The problem comes when leaders aren’t accountable, McMillan said. This often means broken promises to employees, along with missed and discarded goals. This can foster a culture of mistrust.
But when a culture of accountability sets in, McMillan said that something wonderful happens: Peers hold peers accountable.
“That’s a really difficult level to get to, but it’s a great thing when it works,” McMillan said. “If you can get two key executives who have to cooperate — maybe they’re in sales and ops — and hold themselves accountable without being personally reactive, that’s a beautiful thing.”
Before that can happen, leaders must work on their own accountability. Here are three tips for leaders to become more accountable.
1. Find Your Values
The first step to accountability, Bustin said, is finding your values. Values become behaviors, both for leaders and employees.
“As leaders, we’ve got to be true to our own values,” Bustin said. “The days of ‘do as I say, and not as I do’ are long gone.”
Leaders must be clear about what matters most. Otherwise, Bustin said that accountability will be an uphill battle, as values create a filter for decision-making.
When decisions get tough, as they often do when they reach the level of the CEO, Bustin said to remember that those values “are in place to help you make decisions that you don’t want to make.”
“That behavior then cascades down into the organization,” Bustin said. “Your job as the leader is to be very clear about what you stand for.”
2. Commit and Measure
Commitment to goals is essential for anyone looking to become more accountable, McMillan said.
Two essential questions lead to commitment, she said: What are you doing? And by when?
Whether a leader is asking these questions of themselves or an employee, they should keep asking until the questions are answered and a commitment is made.
Goals should be SMART, Bustin and McMillan agree. That means the goals should be: Specific, Measurable, Achievable, Relevant, and Time-bound.
And goals should be captured. There are plenty of electronic programs where leaders can write their goals and track their progress, including Lifetick, Trello, and Goalscape. Old-school leaders may prefer post-it notes, a whiteboard or a sheet of paper.
If leaders aren’t staying accountable — or if there’s an employee who isn’t staying accountable — McMillan said the first course of action is to get curious about why.
This should be a gentle curiosity: “Why is staying accountable to this difficult for me?” rather than “Why do I keep messing this up?”
3. Join a Group of Peers
Some executives can hold themselves accountable without a support system, but Bustin said that takes a lot of discipline and honesty.
Even those executives who can hold themselves accountable will likely find great benefits by joining a group of peers who will help them stay accountable.
“It’s great having people there to encourage you and to ask questions,” Bustin said. “Maybe there’re questions you’ve thought about, but when you hear them coming out of somebody else’s mouth, they take on a different level of importance.”

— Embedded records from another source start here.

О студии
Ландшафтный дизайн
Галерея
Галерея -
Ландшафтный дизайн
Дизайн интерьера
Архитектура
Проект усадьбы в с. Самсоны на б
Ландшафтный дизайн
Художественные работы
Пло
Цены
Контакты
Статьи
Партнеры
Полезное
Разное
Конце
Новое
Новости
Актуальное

Any executive who joins a group to improve their leadership accountability can only rely on the group for support, not action. This means staying honest with oneself and one’s group when the goal stagnates or when the actions being taken aren’t working.

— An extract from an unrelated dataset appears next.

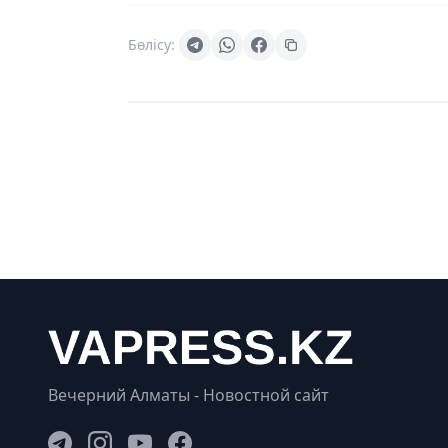
Бөлісу:
Вечерний Алматы - Новостной сайт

This process requires humility, honesty and being willing to do something different if a goal stagnates. But even these moments are valuable, Bustin said. Whether the goal is being met or stagnating, the leader is staying in touch with reality and thereby staying accountable.
“It’s about figuring out what’s going on, what’s important to you,” Bustin said. “What has worked in the process? What hasn’t worked? Accountability is a conversation.”